"How the IRS Wrecked your Pension"
When tax shelters, aren't (MeganMcArdle via Instapundit):
Back in the day, long before the stock market boom began, the IRS decided that pension funds were a problem, taxwise. As I understand it, this problem was mostly in small professional practices like doctors and lawyers offices. The doctors and lawyers would employ one or two other people, most of them transient single women who could be expected to leave to get married long before their pension vested. So you’d set up a “pension plan” in which, realistically, you were going to be the beneficiary. Then you’d stuff it full of money, far more than you needed to pay out your pension.

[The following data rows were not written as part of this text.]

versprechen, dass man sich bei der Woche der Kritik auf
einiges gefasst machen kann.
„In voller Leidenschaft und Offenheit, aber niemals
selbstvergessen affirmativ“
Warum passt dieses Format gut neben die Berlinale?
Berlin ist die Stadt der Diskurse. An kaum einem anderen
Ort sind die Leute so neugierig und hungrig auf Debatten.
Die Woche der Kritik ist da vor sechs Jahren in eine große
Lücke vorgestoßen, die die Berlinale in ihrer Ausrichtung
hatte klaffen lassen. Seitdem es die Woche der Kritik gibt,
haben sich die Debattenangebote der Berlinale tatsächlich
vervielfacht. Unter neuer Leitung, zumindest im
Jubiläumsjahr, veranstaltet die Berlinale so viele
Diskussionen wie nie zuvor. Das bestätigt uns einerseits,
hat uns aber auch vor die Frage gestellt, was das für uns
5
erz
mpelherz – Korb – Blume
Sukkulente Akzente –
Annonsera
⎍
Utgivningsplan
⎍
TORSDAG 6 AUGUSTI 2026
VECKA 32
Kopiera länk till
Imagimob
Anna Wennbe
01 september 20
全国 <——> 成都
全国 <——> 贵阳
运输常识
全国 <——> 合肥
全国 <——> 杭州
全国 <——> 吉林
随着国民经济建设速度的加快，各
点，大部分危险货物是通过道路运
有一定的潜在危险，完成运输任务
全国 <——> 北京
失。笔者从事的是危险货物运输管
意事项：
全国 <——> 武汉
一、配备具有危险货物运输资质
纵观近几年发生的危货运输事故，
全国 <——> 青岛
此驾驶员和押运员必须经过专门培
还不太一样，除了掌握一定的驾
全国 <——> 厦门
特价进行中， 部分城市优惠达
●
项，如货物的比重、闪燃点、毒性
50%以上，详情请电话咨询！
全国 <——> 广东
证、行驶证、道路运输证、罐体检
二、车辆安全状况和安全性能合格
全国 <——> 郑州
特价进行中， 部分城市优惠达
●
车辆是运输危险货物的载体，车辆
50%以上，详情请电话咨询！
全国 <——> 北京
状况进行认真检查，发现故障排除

It was a pretty nice tax shelter.
So the IRS got very strict about pension overfunding: they didn’t allow it. Or rather, they allowed it, but they wouldn’t let you deduct any payments into an already overfunded plan. Farewell, tax shelter.
This was fine in the 1970s, when the market just sort of lay there like a dying fish, occasionally flopping around, but mostly just gasping for air. However, by the late 1990s, a whole lot of pension plans were overfunded. Which created something of a problem. In popular legend, all these pension fund managers were total idiots who didn’t understand that the market was in a bubble, dammit. Undoubtedly, in some cases, this legend is even true. But in most cases, it wasn’t. The pension consultants and money managers who were responsible for calculating the required contributions were well aware that the rocket-fuelled 1990s price increases were not likely to continue forever. They even understood that prices were likely to fall, leaving the funds not-so-funded. They wanted to keep pouring contributions into the funds in order to protect against the inevitable decline. But the IRS wouldn’t let them.